At Scotiabank, which employs 90,000 people, executives decided in late 2020 to no longer screen the resumes of applicants leaving the school. The campus hiring program is now partially focused on Plum results, and the new approach brings in more diverse candidates, the bank said, because hiring managers look beyond familiar credentials. The proportion of blacks among Scotiabank’s new employees rose from 1 percent to 6 percent, and more than half of the new hires are women.
Personality testing acolytes, however, are cautious about how the results should be used in workplace decision-making. They should be one factor among many, proponents say, with an understanding that there’s a gap between how people present themselves on a test and how they behave on a given Tuesday or in a fight on Slack.
Critics are quick to point out that some of the tests, like the Myers-Briggs Type Indicator, which produces four-letter distillations of personality, are about as reliable in predicting success in a professional endeavor as sorting of candidates according to astrological signs or magic 8 balls. Research by the Equal Employment Opportunity Commission has uncovered biases in some recruitment processes that rely too heavily on personality testing without scientific psychological support.
But personality tests have also become stricter in recent years. Organizational psychologists have developed assessments that are fairer and more research-based. Some of these tests use the “Big Five” personality traits that psychologists have found to be common across all populations: openness, conscientiousness, extraversion, agreeableness, and neuroticism.
“Human behavior is complex, people are complex, situations are complex,” said Ben Dattner, organizational psychologist and executive coach, noting that studying personalities in all their complexities is still helpful for career development. “Psychometrics can help identify potential areas where a person may need coaching or feedback, or where a person may have blind spots.”
And many companies are embracing its benefits. Almost a third of respondents to the 2017 Society for Human Resource Management Membership Survey reported using personality tests to fill leadership positions. At McKinsey & Co., some consultants perform “due diligence” when staffing projects, which often means looking at the balance between introverts and extroverts on a team. There’s a joke that the company is full of people who brought ENTJs to Myers-Briggs (the outgoing and organized type of person most likely to run for student council president).

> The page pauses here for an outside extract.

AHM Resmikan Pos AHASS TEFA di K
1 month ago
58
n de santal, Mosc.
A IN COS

College fundraising offices love the color code, which, among other things, tells you who is best with the phones (Yellow).
Often the tests aren’t a diagnosis, but rather a nudge for people to talk about the softer side of office life: their relationships. Color-coding yourself as blue might not feel as relevant to quarterly sales figures — but it can be a conversation starter, at least among teammates.

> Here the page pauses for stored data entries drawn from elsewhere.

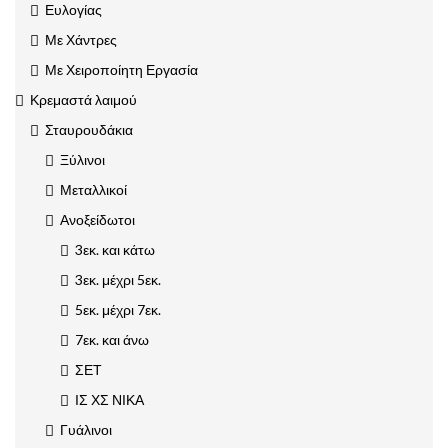
Ευλογίας
Με Χάντρες
Με Χειροποίητη Εργασία
Κρεμαστά λαιμού
Σταυρουδάκια
Ξύλινοι
Μεταλλικοί
Ανοξείδωτοι
3εκ. και κάτω
3εκ. μέχρι 5εκ.
5εκ. μέχρι 7εκ.
7εκ. και άνω
ΣΕΤ
ΙΣ ΧΣ ΝΙΚΑ
Γυάλινοι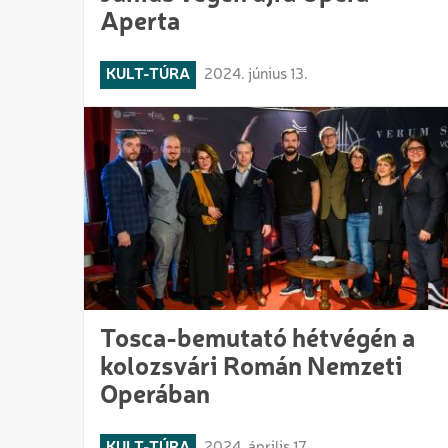
Aperta
KULT-TÚRA
2024. június 13.
Tosca-bemutató hétvégén a
kolozsvári Román Nemzeti
Operában
KULT-TÚRA
2024. április 17.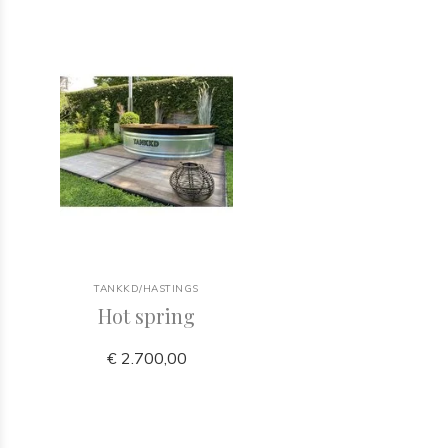
TANKKD/HASTINGS
Hot spring
€ 2.700,00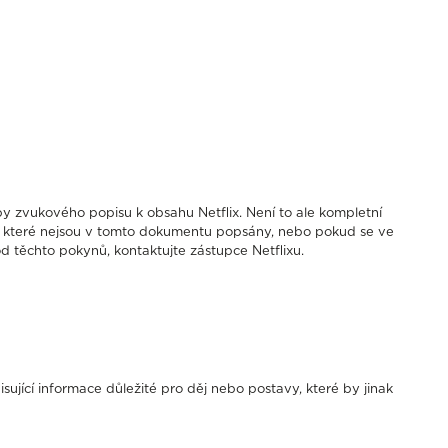
 zvukového popisu k obsahu Netflix. Není to ale kompletní
h, které nejsou v tomto dokumentu popsány, nebo pokud se ve
d těchto pokynů, kontaktujte zástupce Netflixu.
isující informace důležité pro děj nebo postavy, které by jinak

“The biggest thing that struck me was that I really cared about people’s perceptions,” said Robyn Ross, Head of People and Talent at Burgundy Asset Management, describing her experience with the PrinciplesYou assessment, which showed that she is an “Inspirant.” “My natural inclination is to care for people.”
For Ross, that result explained why she’d had such a hard time calling Burgundy’s 150 staff back to the office. “Ask people to do things that they don’t naturally want to do was quite difficult for me,” she said. “It was such a stroke of luck to see it through this test.”
Caitlin MacGregor, co-founder of Plum, a research-backed testing company, attributes her initial enthusiasm for personality testing to an experiment she conducted for a previous employer. She reduced a pool of 80 applicants to two: one that stood out on a CV and one that stood out in a psychometric assessment. She hired both; Her boss had said the cost of picking the wrong person was $300,000. The applicant who beat the psychometric test rose to the top of the company within a year and a half.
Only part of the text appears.